Dataset entries
════════════════════
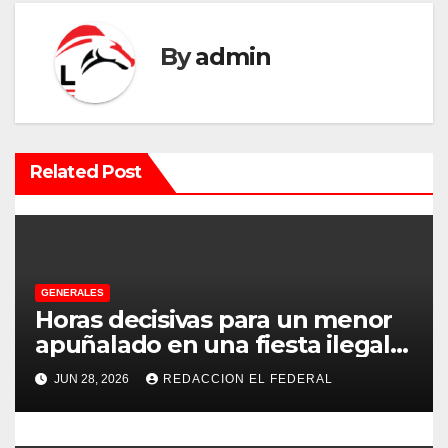
a
By
admin
c
i
ó
Related Post
n
d
e
GENERALES
e
Horas decisivas para un menor
apuñalado en una fiesta ilegal
n
con más de 500 asistentes en
JUN 28, 2026
REDACCION EL FEDERAL
Chilecito
t
r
════════════════════
Task to carry out -
Drop the images, then copy the data exactly.

Expected output -
a
By
admin
c
i
ó
Related Post
n
d
e
GENERALES
e
Horas decisivas para un menor
apuñalado en una fiesta ilegal
n
con más de 500 asistentes en
JUN 28, 2026
REDACCION EL FEDERAL
Chilecito
t
r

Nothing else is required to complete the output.